Aynen!

Bayram Sürekli
Bir toplumun dili; onun kültürünü, tarihini, medeniyetini tarihin serüveninde toplumda meydana gelen karakteristik özelliklerini, manilerini, ninnilerini, fıkralarını ve çok daha fazlasını anlatır. Canlı bir varlıktır dil. Zamanla gelişir, şekil alır ancak zamanla yeniden şekillenmesi onun yozlaştığını değil geliştiğini gösterir.
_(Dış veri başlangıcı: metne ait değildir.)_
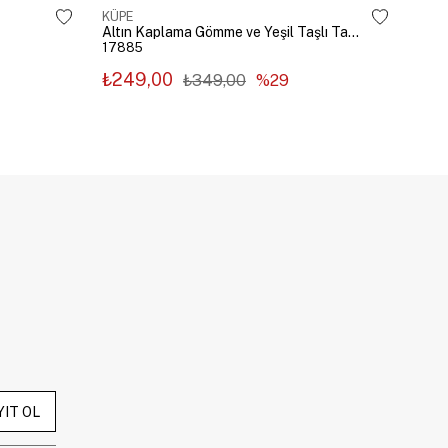
KÜPE
KÜP
Altın Kaplama Gömme ve Yeşil Taşlı Tasarım Küpe Gümüş
17885
178
₺249,00
₺2
₺349,00
%29
YIT OL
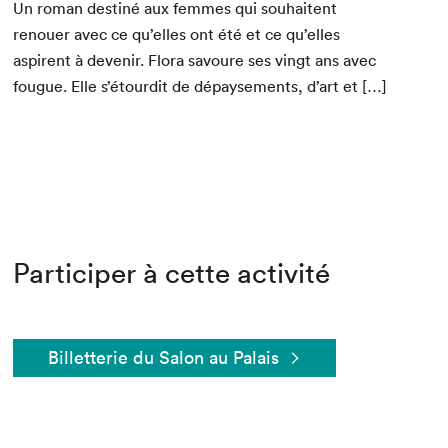
Un roman des­tiné aux femmes qui souhait­ent
renouer avec ce qu’elles ont été et ce qu’elles
aspirent à devenir. Flo­ra savoure ses vingt ans avec
fougue. Elle s’étourdit de dépayse­ments, d’art et […]
Participer à cette activité
Billetterie du Salon au Palais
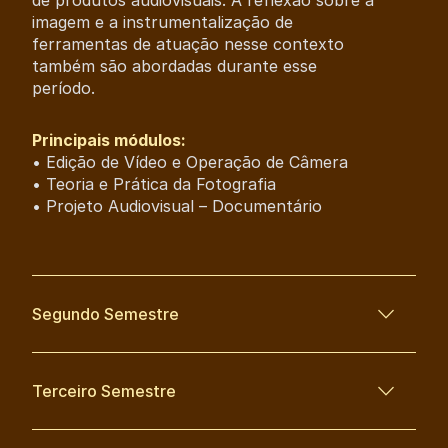
de produtos audiovisuais. A reflexão sobre a
imagem e a instrumentalização de
ferramentas de atuação nesse contexto
também são abordadas durante esse
período.
Principais módulos:
• Edição de Vídeo e Operação de Câmera
• Teoria e Prática da Fotografia
• Projeto Audiovisual – Documentário
Segundo Semestre
Terceiro Semestre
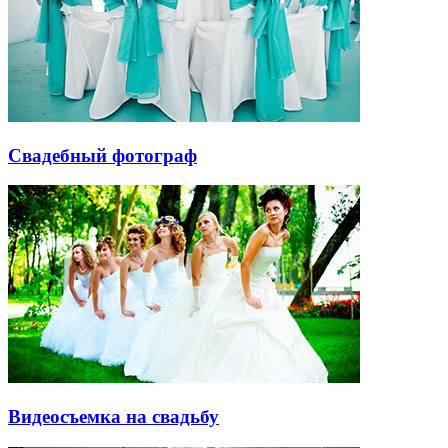
Свадебный фотограф
Видеосъемка на свадьбу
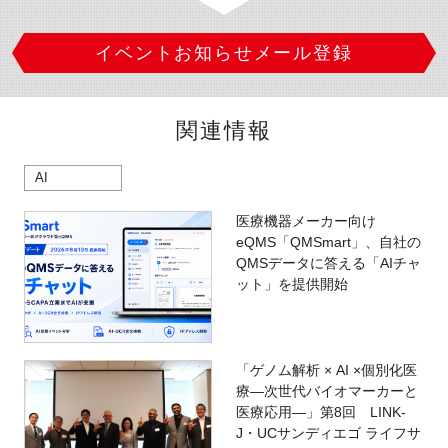
イベントお知らせメール登録
関連情報
AI
医療機器メーカー向け
eQMS「QMSmart」、自社の
QMSデータに答える「AIチャ
ット」を提供開始
「ゲノム解析 × AI ×個別化医
療―次世代バイオマーカーと
医療応用―」第8回 LINK-
J・UCサンディエゴ ライフサ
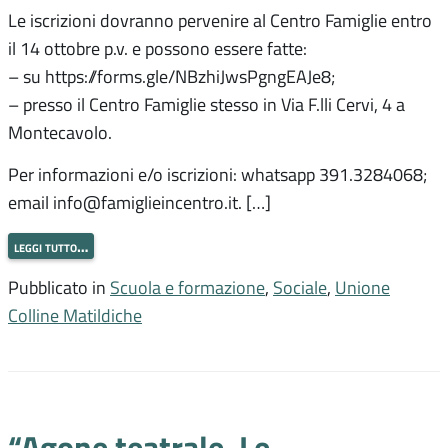
Le iscrizioni dovranno pervenire al Centro Famiglie entro
il 14 ottobre p.v. e possono essere fatte:
– su https://forms.gle/NBzhiJwsPgngEAJe8;
– presso il Centro Famiglie stesso in Via F.lli Cervi, 4 a
Montecavolo.
Per informazioni e/o iscrizioni: whatsapp 391.3284068;
email info@famiglieincentro.it. […]
leggi tutto…
Pubblicato in
Scuola e formazione
,
Sociale
,
Unione
Colline Matildiche
“Agone teatrale. Le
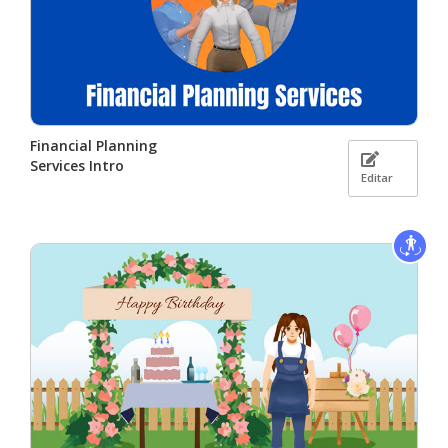
Financial Planning
Services Intro
Editar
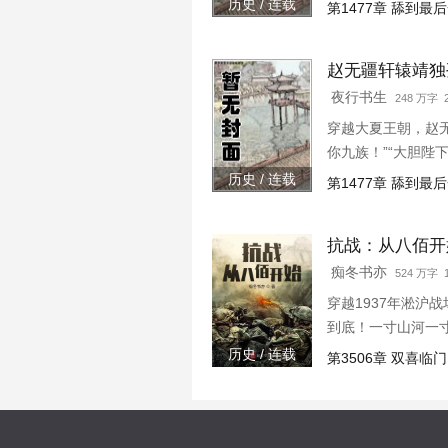
下连忙吹灭灯火，“
历史 / 连载
第1477章 舔到最
赵无疆轩辕靖独
夜行书生
248 万字 2
穿越大夏王朝，赵
你九族！”“大胆陛
下连忙吹灭灯火，“
历史 / 连载
第1477章 舔到最
抗战：从八佰开
痴冬书亦
524 万字
穿越1937年淞
到底！一寸山河一
历史 / 连载
第3506章 双喜临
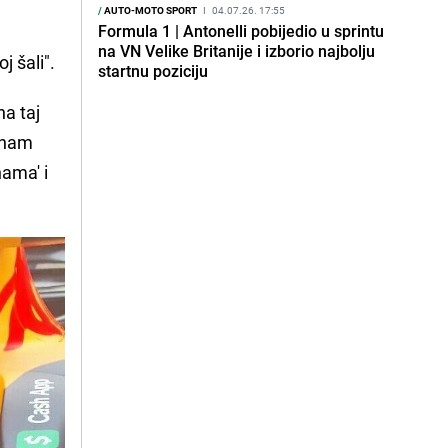
/
AUTO-MOTO SPORT
I
04.07.26. 17:55
Formula 1 | Antonelli pobijedio u sprintu
na VN Velike Britanije i izborio najbolju
j šali".
startnu poziciju
na taj
u nam
nama' i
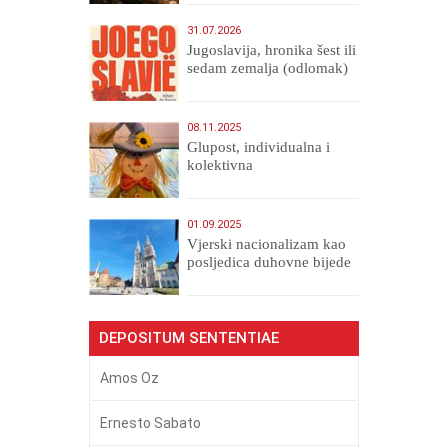
Veličanstveni)
31.07.2026
Jugoslavija, hronika šest ili
sedam zemalja (odlomak)
08.11.2025
Glupost, individualna i
kolektivna
01.09.2025
​Vjerski nacionalizam kao
posljedica duhovne bijede
DEPOSITUM SENTENTIAE
Amos Oz
Ernesto Sabato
Aynı zamanda koskoca bir kültürün imzasıdır dil.
 
Binlerce yıllık geçmişe sahip Türkçemiz de büyük bir kültür ve medeniyetin bize mirasıdır.
 
Türkçemiz dünyanın en geniş ve kapsamlı dilleri arasında yer almasına rağmen toplum olarak günlük iletişimde sözcük kıtlığı yaşıyoruz. Toplumun tüm kesimlerince dilimizin doğru ve etkili kullanımı gerekmektedir. Bu konuda toplum hayatımızda önemli bir yer işgal eden, toplumun hemen hemen tamamına hitap eden yazılı ve görsel medyanın Türkçenin doğru kullanımı konusunda hassas olması beklenmektedir.
 
Bu beklentiyi sadece medya üzerinden sürdürmek de son derece yanlıştır. Ülkemizde eğitim ilkokuldan üniversiteye kadar Türkçe olmasına rağmen maalesef okullarda aldığımız dersler, dili gelişi güzel kullanmamızın önüne geçemiyor. Dahası, bilimsel ve teknolojik gelişmelere öncülük edemiyor oluşumuz da dilimize yabancı kelimelerin girmesine sebep oluyor.
 
Bugün özellikle kitle iletişim araçlarında dilin kullanımında, işyeri isimlerinin tercihinde, bireylerin Türkçeye yönelik algılarında ve özellikle Türkçenin internet ortamındaki kullanımında özensizlik dikkatleri çekmektedir. Gerek dijital dünyada gerekse gündelik hayatta belirli kelimeler üzerinden iletişim sağlanması da ayrı bir garabet olarak karşımıza çıkıyor.
 
Son yıllarda özellikle gençler arasında belirli kelimelerin iletişimde ön plana çıkması da dildeki sığlaşmanın geldiği noktayı göstermesi bakımından dikkat çekici. Bu kelimelerden bir tanesi de “aynen!”. O kadar yerleşti ki “aynen “ sözü dublajlı filmlerde bile karşımıza çıkıyor. TRT’nin tek televizyon kanalı olarak izlendiği dönemlerde pazar günlerinin vazgeçilmez programı Erkan Yolaç’ın sunduğu “evet-hayır” yarışması vardı. Eğer bu program devam etseydi programın ismini “aynen-hayır”a çevirirdi herhalde. Sadece evet de değil mesele; benziyor, andırıyor, katılıyorum, biliyorum, onaylıyorum gibi sözlerin yerine artık “aynen” var. Peki, ne yapabiliriz, dilimize pelesenk olmuş “aynen” gibi kelimelerin bizi esir almasından nasıl kurtulabiliriz? Güzel Türkçemizin yozlaşmasına nasıl engel olabiliriz?
 
Konuyla ilgili çok değişik düşünce ve görüşler ileri sürülebilir. Örneğin gün içerisinde sosyal medyada harcadığımız vakit kadar kitap okumaya vakit ayırabilirsek hem güzel dilimizin inceliklerine hem de kelime dağarcığımızın zenginleşmesine katkı sağlayabiliriz ne dersiniz?